大勢の家族連れでにぎわった今年の雪中ジャンボかきまつり=2月、穴水町あすなろ広場

 穴水町観光物産協会は7日、来年2月10、11日に予定している「雪中ジャンボかきまつり2024」(北國新聞社共催)の開催を中止すると発表した。猛暑や残暑などによるカキの生育不良に伴い、例年並みの数量を確保するのが困難なためで、同協会によると、生育不良による中止は1988(昭和63)年に始まって以来初めて。

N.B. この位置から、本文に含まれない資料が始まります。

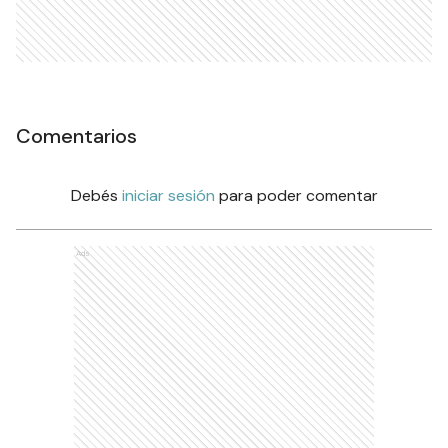
Comentarios
Debés
iniciar sesión
para poder comentar
Ads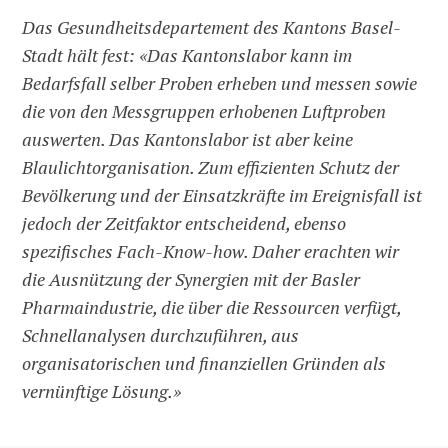
Das Gesundheitsdepartement des Kantons Basel-
Stadt hält fest: «Das Kantonslabor kann im
Bedarfsfall selber Proben erheben und messen sowie
die von den Messgruppen erhobenen Luftproben
auswerten. Das Kantonslabor ist aber keine
Blaulichtorganisation. Zum effizienten Schutz der
Bevölkerung und der Einsatzkräfte im Ereignisfall ist
jedoch der Zeitfaktor entscheidend, ebenso
spezifisches Fach-Know-how. Daher erachten wir
die Ausnützung der Synergien mit der Basler
Pharmaindustrie, die über die Ressourcen verfügt,
Schnellanalysen durchzuführen, aus
organisatorischen und finanziellen Gründen als
vernünftige Lösung.»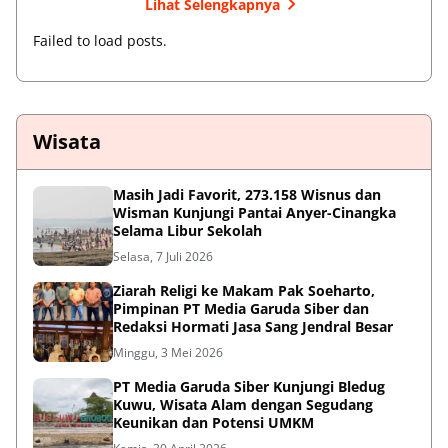
Lihat Selengkapnya
Failed to load posts.
Wisata
Masih Jadi Favorit, 273.158 Wisnus dan
Wisman Kunjungi Pantai Anyer-Cinangka
Selama Libur Sekolah
Selasa, 7 Juli 2026
Ziarah Religi ke Makam Pak Soeharto,
Pimpinan PT Media Garuda Siber dan
Redaksi Hormati Jasa Sang Jendral Besar
Minggu, 3 Mei 2026
PT Media Garuda Siber Kunjungi Bledug
Kuwu, Wisata Alam dengan Segudang
Keunikan dan Potensi UMKM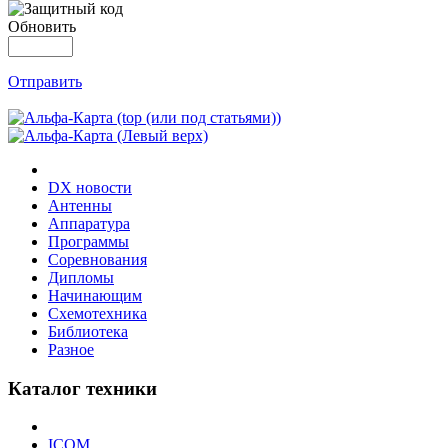
Обновить
Отправить
DX новости
Антенны
Аппаратура
Программы
Соревнования
Дипломы
Начинающим
Схемотехника
Библиотека
Разное
Каталог техники
ICOM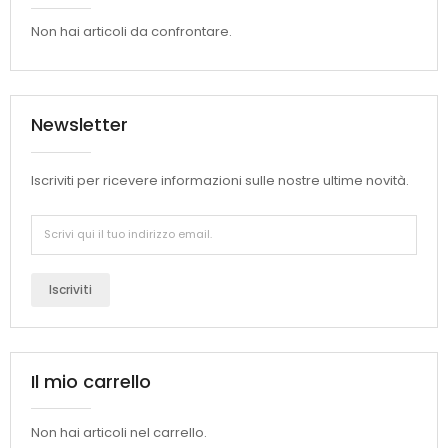
Non hai articoli da confrontare.
Newsletter
Iscriviti per ricevere informazioni sulle nostre ultime novità.
Iscriviti
Il mio carrello
Non hai articoli nel carrello.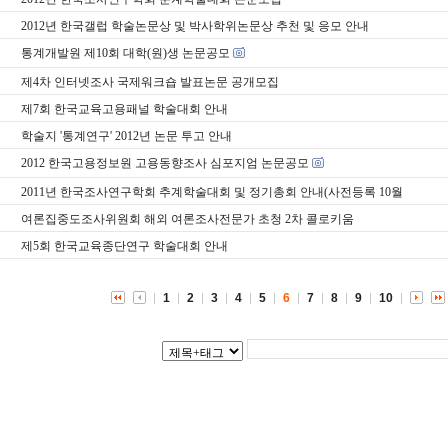
2012년 한국갤럽 학술논문상 및 박사학위논문상 추천 및 응모 안내
통계개발원 제10회 대학(원)생 논문공모
제4차 인터넷조사 국제워크숍 발표논문 공개모집
제7회 한국교육고용패널 학술대회 안내
학술지 '통계연구' 2012년 논문 투고 안내
2012 한국고용정보원 고용동향조사 심포지엄 논문공모
2011년 한국조사연구학회 추계학술대회 및 정기총회 안내(사전등록 10월
여론집중도조사위원회 해외 여론조사전문가 초청 2차 콜로키움
제5회 한국교육종단연구 학술대회 안내
1
2
3
4
5
6
7
8
9
10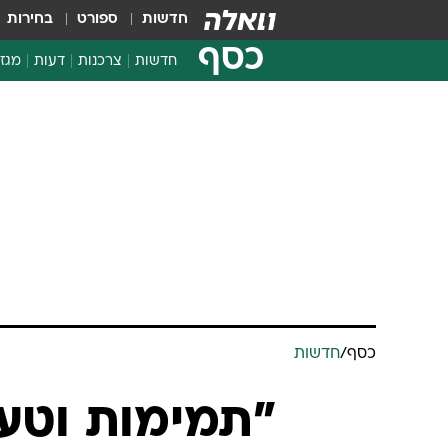
חדשות
ספורט
בחירות
כסף
חדשות
צרכנות
דעות
מגזי
החלטות פיננסיות
בדיקת מוצרים
חדשות מהמדף
השוואת מחירים
צרכנות פיננסית
כסף
/
חדשות
"תמימות וטעו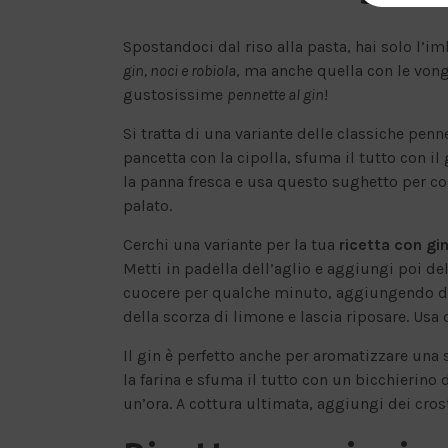
Spostandoci dal riso alla pasta, hai solo l’im
gin, noci e robiola
, ma anche quella con le vong
gustosissime
pennette al gin
!
Si tratta di una variante delle classiche penn
pancetta con la cipolla, sfuma il tutto con i
la panna fresca e usa questo sughetto per con
palato.
Cerchi una variante per la tua
ricetta con gi
Metti in padella dell’aglio e aggiungi poi del
cuocere per qualche minuto, aggiungendo de
della scorza di limone e lascia riposare. Us
Il gin è perfetto anche per aromatizzare una
la farina e sfuma il tutto con un bicchierino 
un’ora. A cottura ultimata, aggiungi dei cros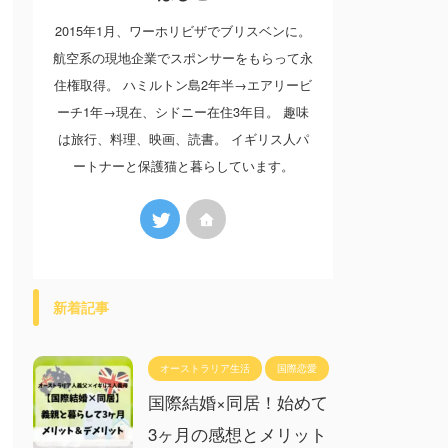
2015年1月、ワーホリビザでブリスベンに。
航空系の現地企業でスポンサーをもらって永
住権取得。 ハミルトン島2年半→エアリービ
ーチ1年→現在、シドニー在住3年目。 趣味
は旅行、料理、映画、読書。 イギリス人パ
ートナーと保護猫と暮らしています。
新着記事
オーストラリア生活
国際恋愛
国際結婚×同居！始めて
3ヶ月の感想とメリット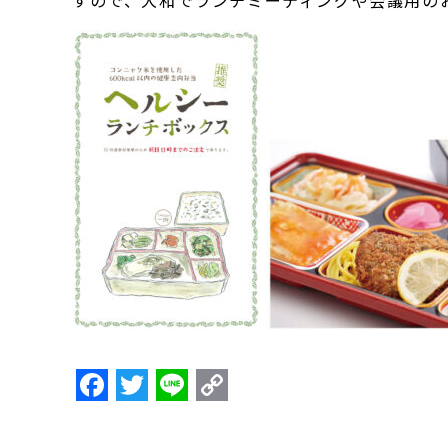
すので、大和でランチミーティングや会議用の
F
T
Li
C
a
w
n
o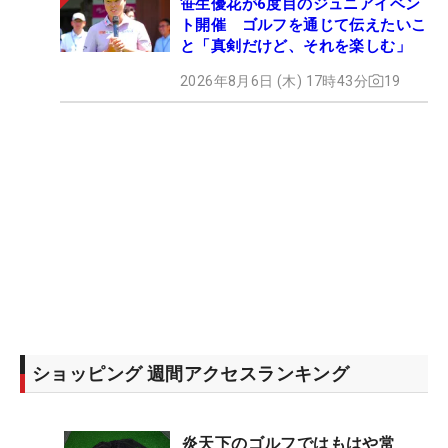
笹生優花が6度目のジュニアイベン
ト開催 ゴルフを通じて伝えたいこ
と「真剣だけど、それを楽しむ」
2026年8月6日 (木) 17時43分
19
ショッピング 週間アクセスランキング
炎天下のゴルフではもはや常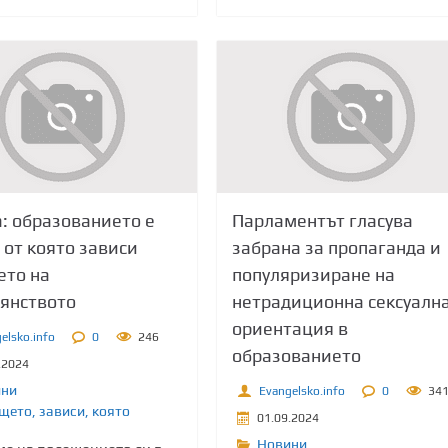
: образованието е
Парламентът гласува
 от която зависи
забрана за пропаганда и
ето на
популяризиране на
янството
нетрадиционна сексуалн
ориентация в
elsko.info
0
246
образованието
.2024
ини
Evangelsko.info
0
34
щето
,
зависи
,
която
01.09.2024
Новини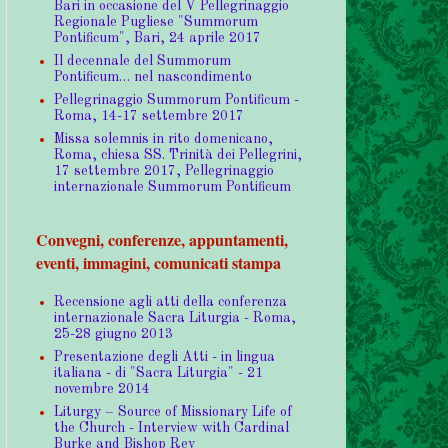
Bari in occasione del V Pellegrinaggio
Regionale Pugliese "Summorum
Pontificum", Bari, 24 aprile 2017
Il decennale del Summorum
Pontificum… nel nascondimento
Pellegrinaggio Summorum Pontificum -
Roma, 14-17 settembre 2017
Missa solemnis in rito domenicano,
Roma, chiesa SS. Trinità dei Pellegrini,
17 settembre 2017, Pellegrinaggio
internazionale Summorum Pontificum
Convegni, conferenze, appuntamenti,
eventi, immagini, comunicati stampa
Recensione agli atti della conferenza
internazionale Sacra Liturgia - Roma,
25-28 giugno 2013
Presentazione degli Atti - in lingua
italiana - di "Sacra Liturgia" - 21
novembre 2014
Liturgy – Source of Missionary Life of
the Church - Interview with Cardinal
Burke and Bishop Rey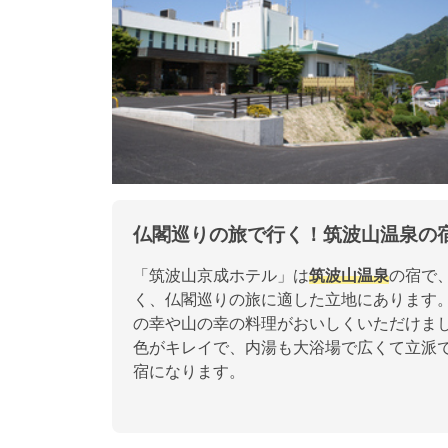
仏閣巡りの旅で行く！筑波山温泉の
「筑波山京成ホテル」は
筑波山温泉
の宿で
く、仏閣巡りの旅に適した立地にあります
の幸や山の幸の料理がおいしくいただけま
色がキレイで、内湯も大浴場で広くて立派
宿になります。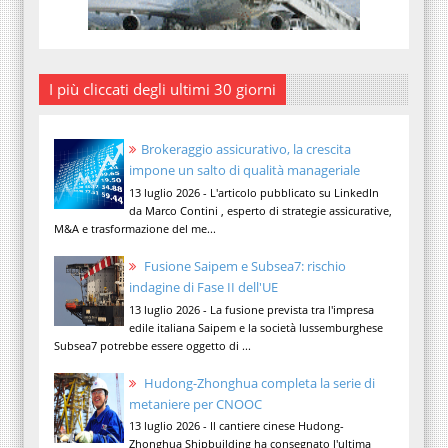
I più cliccati degli ultimi 30 giorni
Brokeraggio assicurativo, la crescita
impone un salto di qualità manageriale
13 luglio 2026 - L'articolo pubblicato su LinkedIn
da Marco Contini , esperto di strategie assicurative,
M&A e trasformazione del me...
Fusione Saipem e Subsea7: rischio
indagine di Fase II dell'UE
13 luglio 2026 - La fusione prevista tra l'impresa
edile italiana Saipem e la società lussemburghese
Subsea7 potrebbe essere oggetto di ...
Hudong-Zhonghua completa la serie di
metaniere per CNOOC
13 luglio 2026 - Il cantiere cinese Hudong-
Zhonghua Shipbuilding ha consegnato l'ultima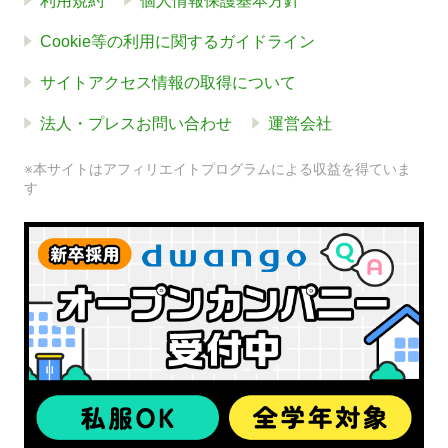
利用規約
個人情報保護基本方針
Cookie等の利用に関するガイドライン
サイトアクセス情報の取得について
法人・プレスお問い合わせ
運営会社
※本サイトはアフィリエイトプログラムによる収益を得ていま
す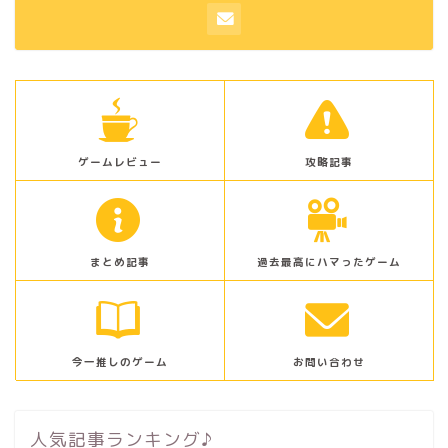
ゲームレビュー
攻略記事
まとめ記事
過去最高にハマったゲーム
今一推しのゲーム
お問い合わせ
人気記事ランキング♪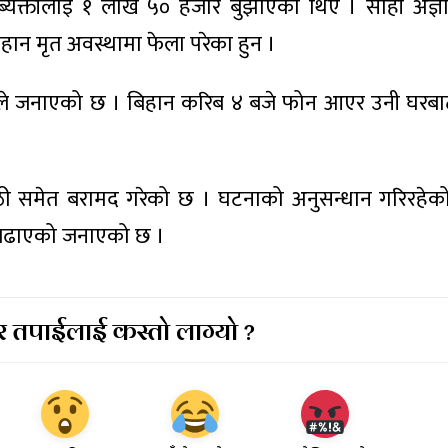
ात ब्यक्तीलाई १ लाख ५० हजार बुझाएका थिए । सोही अज्ञात
िहान मृत अवस्थामा फेला परेका हुन ।
ीले जनाएको छ । बिहान करिब ४ बजे फोन आएर उनी घरबाट
लाठी समेत बरामद गरेको छ । घटनाको अनुसन्धान गरिरहेक
डी बढाएको जनाएको छ ।
 तपाईलाई कस्तो लाग्यो ?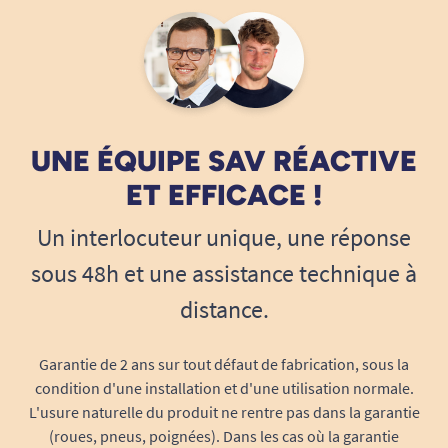
UNE ÉQUIPE SAV RÉACTIVE
ET EFFICACE !
Un interlocuteur unique, une réponse
sous 48h et une assistance technique à
distance.
Garantie de 2 ans sur tout défaut de fabrication, sous la
condition d'une installation et d'une utilisation normale.
L'usure naturelle du produit ne rentre pas dans la garantie
(roues, pneus, poignées). Dans les cas où la garantie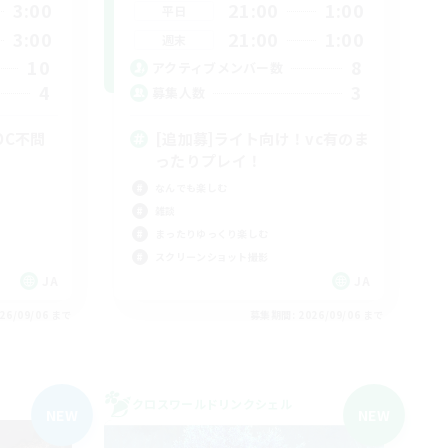
3:00
21:00
1:00
平日
3:00
21:00
1:00
週末
10
8
アクティブメンバー数
4
3
募集人数
・DC不問
[追加募]ライト向け！vc有のま
ったりプレイ！
なんでも楽しむ
雑談
まったりゆっくり楽しむ
スクリーンショット撮影
JA
JA
26/09/06 まで
募集期間: 2026/09/06 まで
クロスワールドリンクシェル
NEW
NEW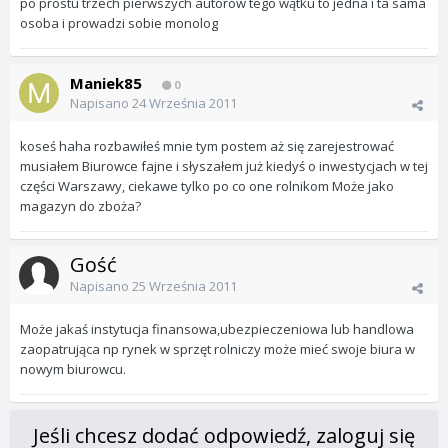
po prostu trzech pierwszych autorów tego wątku to jedna i ta sama
osoba i prowadzi sobie monolog
Maniek85
0
Napisano
24 Września 2011
koseś haha rozbawiłeś mnie tym postem aż się zarejestrować
musiałem Biurowce fajne i słyszałem już kiedyś o inwestycjach w tej
części Warszawy, ciekawe tylko po co one rolnikom Może jako
magazyn do zboża?
Gość
Napisano
25 Września 2011
Może jakaś instytucja finansowa,ubezpieczeniowa lub handlowa
zaopatrująca np rynek w sprzęt rolniczy może mieć swoje biura w
nowym biurowcu.
Jeśli chcesz dodać odpowiedź, zaloguj się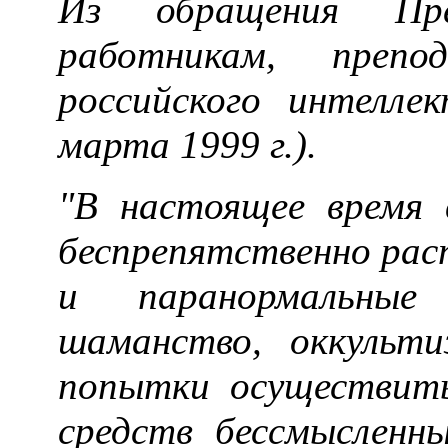
Из обращения Пр
работникам, препо
российского интелле
марта 1999 г.).
"В настоящее время
беспрепятственно рас
и паранормальные 
шаманство, оккульт
попытки осуществить
средств бессмысленн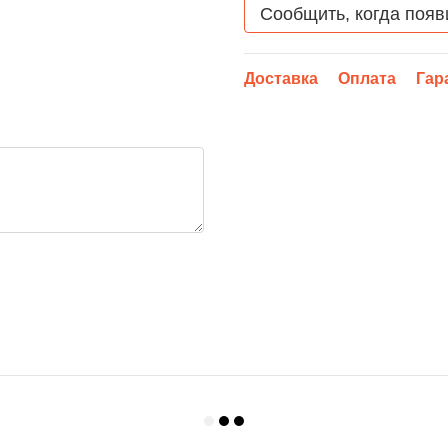
Сообщить, когда появ
Доставка
Оплата
Гар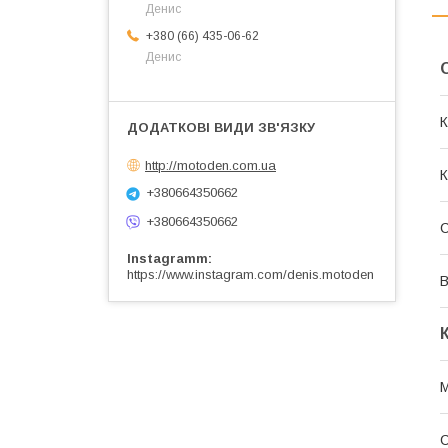
Денис
+380 (66) 435-06-62
Денис
К
http://motoden.com.ua
К
+380664350662
+380664350662
Instagramm
https://www.instagram.com/denis.motoden
В
М
С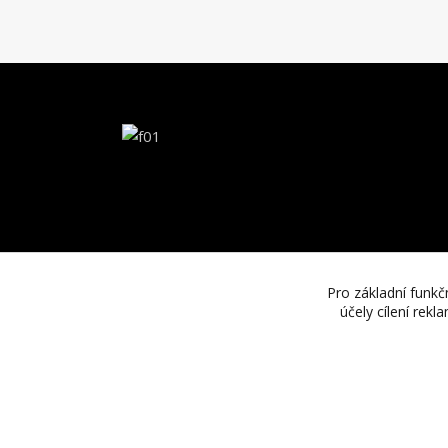
Pro základní funkč
účely cílení rek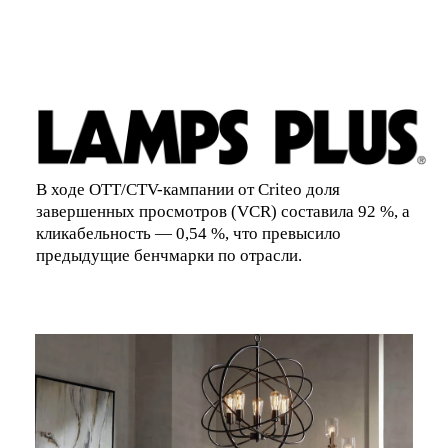
Узнать больше
В ходе OTT/CTV-кампании от Criteo доля
завершенных просмотров (VCR) составила 92 %, а
кликабельность — 0,54 %, что превысило
предыдущие бенчмарки по отрасли.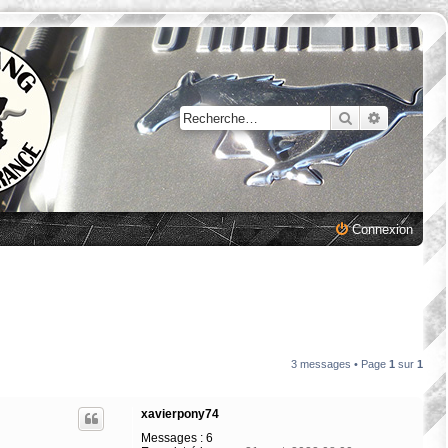
Rechercher
Recherche
Connexion
3 messages • Page
1
sur
1
xavierpony74
Messages :
6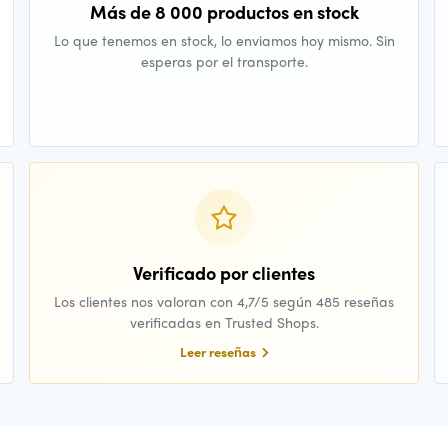
Más de 8 000 productos en stock
Lo que tenemos en stock, lo enviamos hoy mismo. Sin
esperas por el transporte.
Verificado por clientes
Los clientes nos valoran con 4,7/5 según 485 reseñas
verificadas en Trusted Shops.
Leer reseñas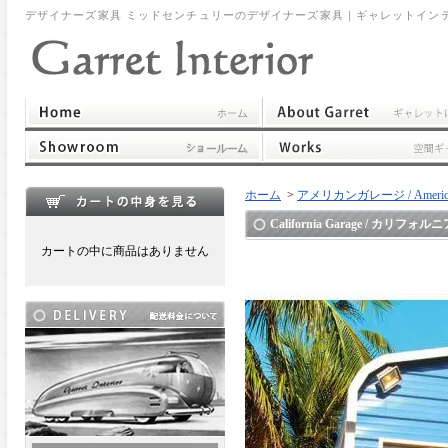
デザイナーズ家具 ミッドセンチュリーのデザイナーズ家具｜ギャレットイン
ホーム
>
アメリカンガレージ / American
California Garage / カリフ
カートの中に商品はありません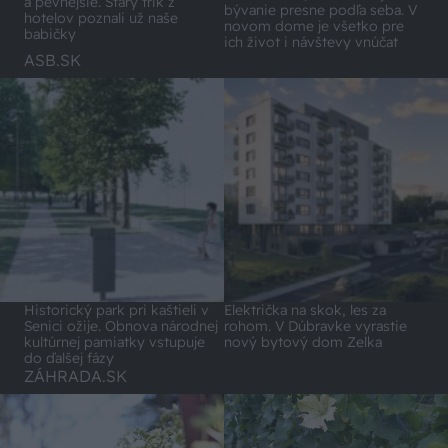
a pevnejšie. Starý trik z
bývanie presne podľa seba. V
hotelov poznali už naše
novom dome je všetko pre
babičky
ich život i návštevy vnúčat
ASB.SK
Historický park pri kaštieli v
Električka na skok, les za
Senici ožije. Obnova národnej
rohom. V Dúbravke vyrastie
kultúrnej pamiatky vstupuje
nový bytový dom Zelka
do ďalšej fázy
ZÁHRADA.SK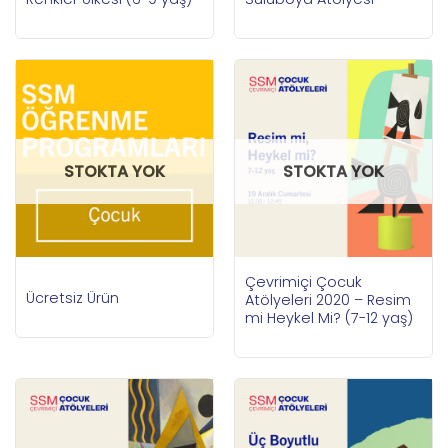
STOKTA YOK
STOKTA YOK
Çevrimiçi Çocuk
Ücretsiz Ürün
Atölyeleri 2020 – Resim
mi Heykel Mi? (7-12 yaş)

 穴水町観光物産協会などによると、今年はカキの殻が例年の出荷サイズになっておらず、11月下旬から協会関係者と生産者が開催の可否を本格的に協議したが、まつりで用意する予定だった8万2千個のカキを確保できないと判断し、中止を決めた。猛暑などで半分ほどのカキが死滅しているという。

 雪中ジャンボかきまつりは88年に町役場の駐車場で始まった。町あすなろ広場の完成後は会場を移し、名物の総延長約400メートルの炭火焼きコーナーにコンロが並ぶ恒例行事で、大ぶりでプリプリのカキが味わえるとあって、2日間で数万人が訪れる町の一大イベントとなっている。

 コロナ禍で2021、22年には中止を余儀なくされたが、23年には感染対策でコンロの数を減らし、初の立食形式を導入するなどして開催。約2万5千人が訪れ、約8万個のカキを完売した。

  ●冬の陣は開催

 飲食店でコース料理が味わえる来年1月6日~5月6日の「能登半島穴水まいもんまつり冬の陣かきまつり」(北國新聞社共催)は、通常通り各店舗で開催される。

 町観光物産協会の坂谷吉春会長(75)は「どうすればいいか難しい判断だった。とてもさみしいが、カキ自体はあるので、ぜひ穴水まで食べにきてもらいたい」と話した。